WHAT YOU NEED TO DO: Here the job is to print all of the entries below verbatim and leave out any picture.

** GIVEN DATA follows **

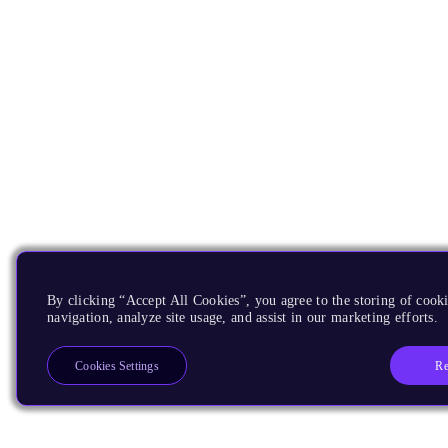
By clicking “Accept All Cookies”, you agree to the storing of cooki
navigation, analyze site usage, and assist in our marketing efforts.
Re
Cookies Settings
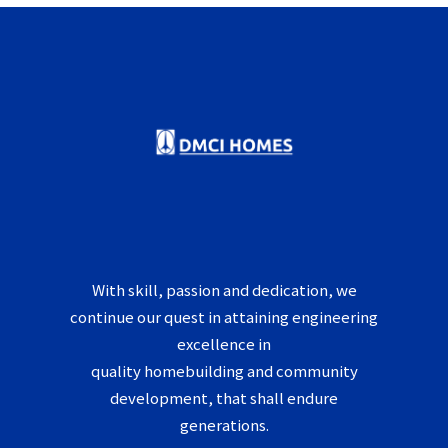
With skill, passion and dedication, we
continue our quest in attaining engineering
excellence in
quality homebuilding and community
development, that shall endure
generations.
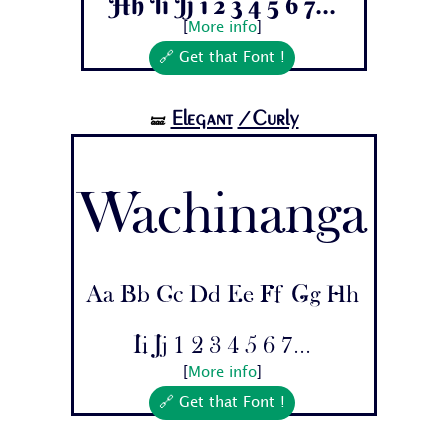
Hh Ii Jj 1 2 3 4 5 6 7...
[
More info
]
🔗 Get that Font !
Elegant
/Curly
🝛
Wachinanga
Aa Bb Cc Dd Ee Ff Gg Hh
Ii Jj 1 2 3 4 5 6 7...
[
More info
]
🔗 Get that Font !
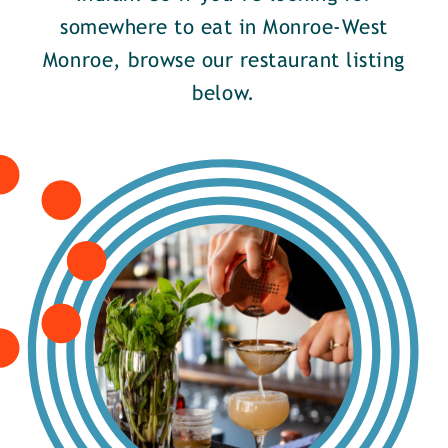
somewhere to eat in Monroe-West
Monroe, browse our restaurant listing
below.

** End of GIVEN DATA **

REPLY:
By clicking “Accept All Cookies”, you agree to the storing of cooki
navigation, analyze site usage, and assist in our marketing efforts.
Re
Cookies Settings
With skill, passion and dedication, we
continue our quest in attaining engineering
excellence in
quality homebuilding and community
development, that shall endure
generations.
Hh Ii Jj 1 2 3 4 5 6 7...
[
More info
]
🔗 Get that Font !
Elegant
/Curly
🝛
Wachinanga
Aa Bb Cc Dd Ee Ff Gg Hh
Ii Jj 1 2 3 4 5 6 7...
[
More info
]
🔗 Get that Font !
somewhere to eat in Monroe-West
Monroe, browse our restaurant listing
below.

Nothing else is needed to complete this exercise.